Franck Berrier
- Berrier with Oostende in 2016

Personal information
- Date of birth: 2 February 1984
- Place of birth: Argentan, France
- Date of death: 13 August 2021 (aged 37)
- Height: 1.77 m (5 ft 10 in)
- Position: Midfielder

Youth career
- 2000–2004: Caen

Senior career*
- Years: Team / Apps / (Gls)
- 2004–2005: Caen / 2 / (0)
- 2005–2007: Beauvais / 38 / (10)
- 2007–2008: Cannes / 35 / (12)
- 2008–2010: Zulte Waregem / 58 / (8)
- 2010–2012: Standard Liège / 13 / (2)
- 2012–2013: Zulte Waregem / 55 / (15)
- 2013–2014: → Oostende (loan) / 20 / (0)
- 2014–2018: Oostende / 86 / (16)
- 2018: KV Mechelen / 0 / (0)
- Total:  / 307 / (63)

Managerial career
- 2019: KV Mechelen (scout)
- 2020: KV Oostende (assistant)

= Franck Berrier =

French footballer (1984–2021)

Franck Berrier (2 February 1984 – 13 August 2021) was a French professional footballer who played as a midfielder, spending much of his career in Belgium.

==Career==
On 12 May 2010, Berrier left S.V. Zulte Waregem to sign a three-year deal with Standard Liège.

==Post-playing career==
After retiring in January 2019 due to heart problems, Berrier was hired in the scouting department of KV Mechelen. He left the position on 1 December 2019, when his contract expired.

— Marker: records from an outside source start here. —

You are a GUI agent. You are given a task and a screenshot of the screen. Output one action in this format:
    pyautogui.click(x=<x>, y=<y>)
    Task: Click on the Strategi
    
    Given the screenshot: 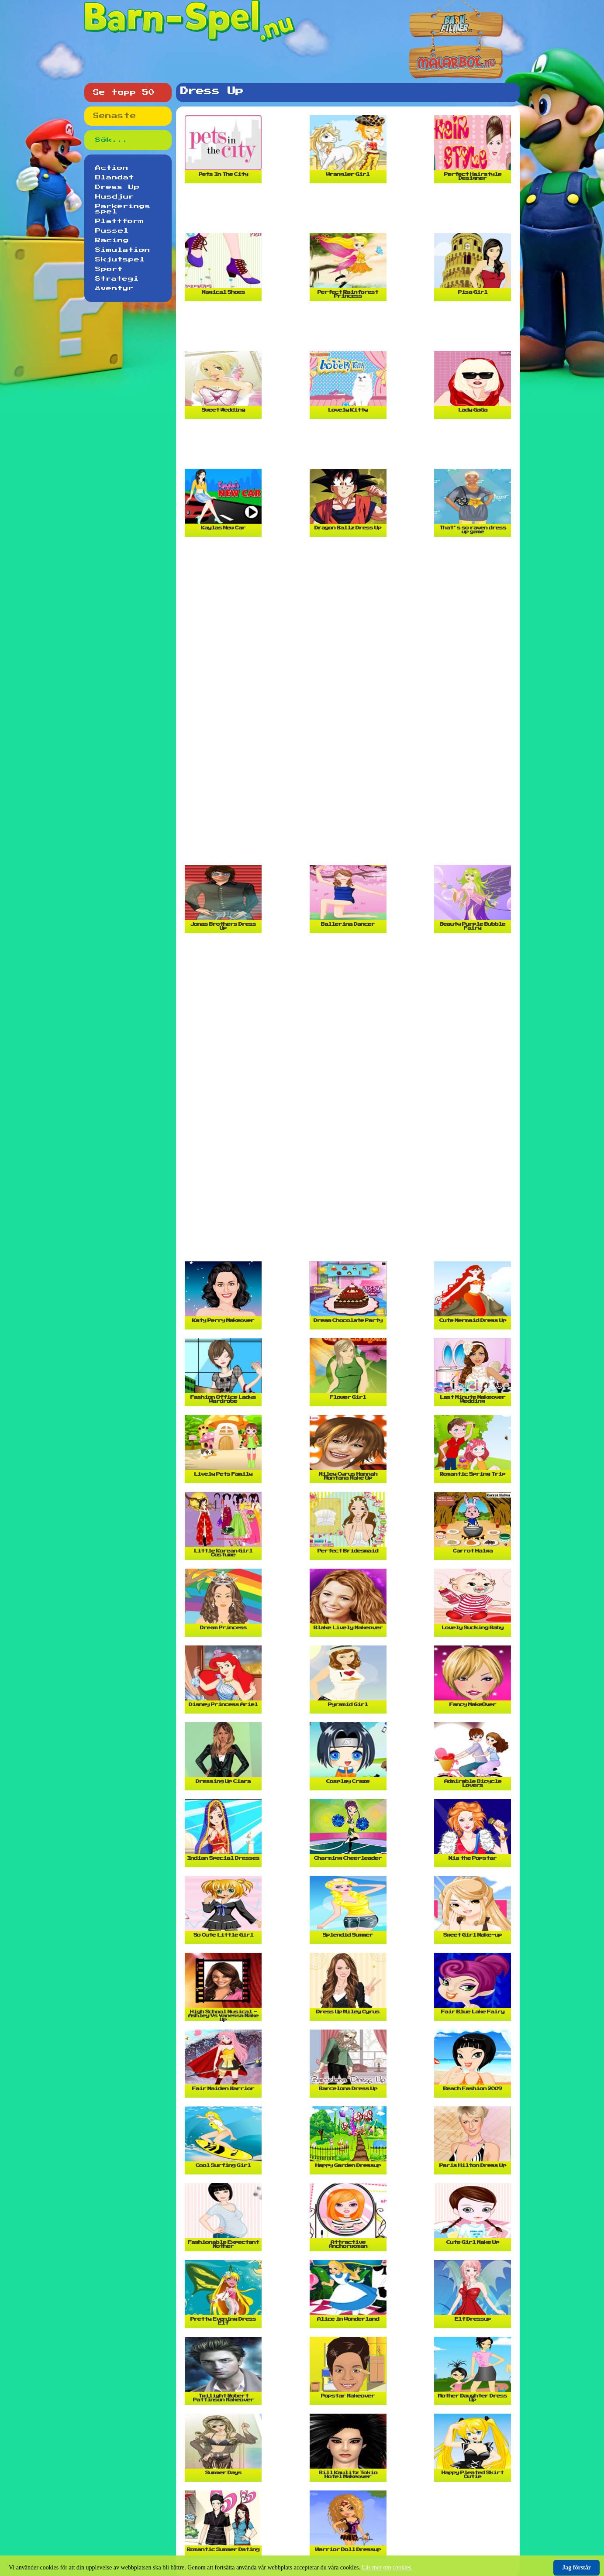 What is the action you would take?
    pyautogui.click(x=117, y=279)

In March 2020, he joined K.V. Oostende as an assistant coach under Adnan Čustović. The duo left again at the end of the season.

On 12 August 2021, Berrier suffered a heart attack and was then rushed to the hospital in critical condition. The next day, he suffered a second heart attack and died. He was aged 37.